Do you recall the discussions about the Trusted Computing (TC) platform introduced several years ago? The idea was to introduce a trust relationship for code that gets executed on your own computing devices. Ross Anderson has explained the mechanism and its consequences in plain English on his personal web site in 2003:

…TC provides a computing platform on which you can't tamper with the application software, and where these applications can communicate securely with their authors and with each other. The original motivation was digital rights management (DRM): Disney will be able to sell you DVDs that will decrypt and run on a TC platform, but which you won't be able to copy. The music industry will be able to sell you music downloads that you won't be able to swap. They will be able to sell you CDs that you'll only be able to play three times, or only on your birthday. … TC will also make it much harder for you to run unlicensed software. In the first version of TC, pirate software could be detected and deleted remotely. … TC will protect application software registration mechanisms, so that unlicensed software will be locked out of the new ecology. Furthermore, TC apps will work better with other TC apps, so people will get less value from old non-TC apps (including pirate apps). Also, some TC apps may reject data from old apps whose serial numbers have been blacklisted. If Microsoft believes that your copy of Office is a pirate copy, and your local government moves to TC, then the documents you file with them may be unreadable. TC will also make it easier for people to rent software rather than buy it; and if you stop paying the rent, then not only does the software stop working but so may the files it created. So if you stop paying for upgrades to Media Player, you may lose access to all the songs you bought using it.…

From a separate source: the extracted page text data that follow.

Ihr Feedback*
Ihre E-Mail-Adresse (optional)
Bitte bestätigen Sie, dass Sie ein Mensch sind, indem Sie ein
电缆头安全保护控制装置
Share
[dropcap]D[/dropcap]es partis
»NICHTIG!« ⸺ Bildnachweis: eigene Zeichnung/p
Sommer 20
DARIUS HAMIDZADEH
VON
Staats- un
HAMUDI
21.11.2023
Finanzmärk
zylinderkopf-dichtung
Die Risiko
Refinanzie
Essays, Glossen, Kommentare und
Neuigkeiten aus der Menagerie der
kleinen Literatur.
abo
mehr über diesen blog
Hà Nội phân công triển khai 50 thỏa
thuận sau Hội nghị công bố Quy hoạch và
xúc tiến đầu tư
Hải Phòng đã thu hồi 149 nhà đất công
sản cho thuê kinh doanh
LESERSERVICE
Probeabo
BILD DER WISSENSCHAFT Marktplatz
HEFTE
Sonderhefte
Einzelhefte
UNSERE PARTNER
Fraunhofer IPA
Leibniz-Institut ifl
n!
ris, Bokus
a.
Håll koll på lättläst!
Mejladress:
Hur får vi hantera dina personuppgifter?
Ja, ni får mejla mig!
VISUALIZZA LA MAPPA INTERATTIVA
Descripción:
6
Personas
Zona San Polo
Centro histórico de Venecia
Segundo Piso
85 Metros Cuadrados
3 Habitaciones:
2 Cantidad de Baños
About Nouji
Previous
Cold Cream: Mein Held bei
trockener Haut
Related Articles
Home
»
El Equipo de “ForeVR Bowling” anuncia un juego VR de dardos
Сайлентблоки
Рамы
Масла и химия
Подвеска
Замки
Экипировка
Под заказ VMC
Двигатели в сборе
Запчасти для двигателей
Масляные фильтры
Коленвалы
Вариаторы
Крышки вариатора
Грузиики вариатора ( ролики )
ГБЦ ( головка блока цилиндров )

The problems introduced by TC do not stop here. TC can help with remote censorship and hide malicious software from you. The latter is especially interesting since the discovery of state-sponsored malicious software found in Germany. There is no trust if you cannot control your own hardware. The architecture of the Trusted Computing platform merely takes control away from you and gives it to the hardware and software vendors. This is not a trusted computing platform and it opens up a whole set of questions. Given then fact that the third-party trust model has been broken by the security breaches of several certificate authorities (such as Comodo and DigiNotar).

So we strongly support making UEFI secure boot available to all users and not only to the consortium of the Trusted Computing Alliance.